Suppose also that the the family of random variables ${X(·, θ), θ ∈ Θ}$ is
also regular in the following sense:
- $X$ has a density $p(·; \theta) \in C^1$ for all $\theta \in \Theta$ with support, $supp(X)$, independent of $\theta$.
- $X(\omega, ·) \in C^1$ as a function of $\theta, \forall \omega \in \Omega$. Furthermore, $\partial_{\theta} X_j \in L^2(\Omega)$ and $E(\partial_{\theta} X_j |X = x) \in C^1$ as a function of $x, \forall{\theta} \in \Theta$ and $j = 1, \dots, n$.
Then I find written that
$$ E\left( \sum_{j=1}^n \partial_{x_j} T(X) \partial_{\theta} X_j \right) = \int_{\mathbb{R}^n} \sum_{j=1}^n \partial_{x_j} T(x) E[ \partial_{\theta} X_j | X = x ] p(x; \theta) dx $$
How does one prove this equality?
Also, say that $\partial_{\theta} X_j$ was a function of $X$ would there be anything wrong in writing $ E\left( \sum_{j=1}^n \partial_{x_j} T(X) \partial_{\theta} X_j \right) = \int_{\mathbb{R}^n} \sum_{j=1}^n \partial_{x_j} T(x) \partial_{\theta} x_j(\theta) p(x; \theta) dx $ ?

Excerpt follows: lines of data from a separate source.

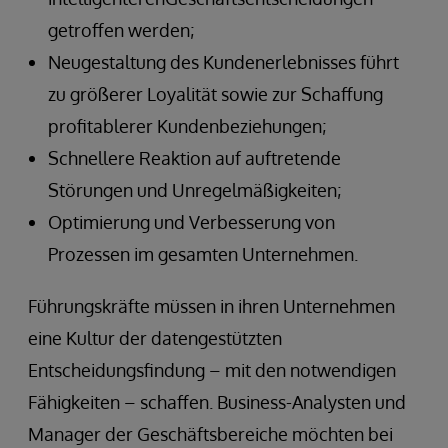
getroffen werden;
Neugestaltung des Kundenerlebnisses führt
zu größerer Loyalität sowie zur Schaffung
profitablerer Kundenbeziehungen;
Schnellere Reaktion auf auftretende
Störungen und Unregelmäßigkeiten;
Optimierung und Verbesserung von
Prozessen im gesamten Unternehmen.
Führungskräfte müssen in ihren Unternehmen
eine Kultur der datengestützten
Entscheidungsfindung – mit den notwendigen
Fähigkeiten – schaffen. Business-Analysten und
Manager der Geschäftsbereiche möchten bei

I am a bit lost on the need for the conditional expectation.
EDIT: An example for $X$ could be $X = (X_1, X_2, \dots, X_n)$ where $X_j = U_j / \theta$ are iid random variables with $U_j \sim \exp(1)$.
Using the tower law, $$ \begin{align*} E\left( \sum_{j=1}^n \partial_{x_j} T(X) \partial_{\theta} X_j \right) &= E\left( E\left( \sum_{j=1}^n \partial_{x_j} T(X) \partial_{\theta} X_j \mid X \right)\right)\\ &= E\left( \sum_{j=1}^n \partial_{x_j} T(X) E\left( \partial_{\theta} X_j \mid X \right)\right)\\ &=\int_{\mathbb{R}^n} \sum_{j=1}^n \partial_{x_j} T(x) E[ \partial_{\theta} X_j | X = x ] p(x; \theta) dx \end{align*}$$
As you say, if $\partial_\theta X_j$ is a function of $X$ and $\theta$, then the conditional expectation isn't required. I think in normal usage, that would be true, but it isn't actually implied by the assumptions; for example, suppose $\Omega = \mathbb R^{2n}$, and $X_j = \omega_j + \theta \omega_{n+j}$. Then $\partial_\theta X_j = \omega_{n+j}$ is not a function of $X$ and $\theta$.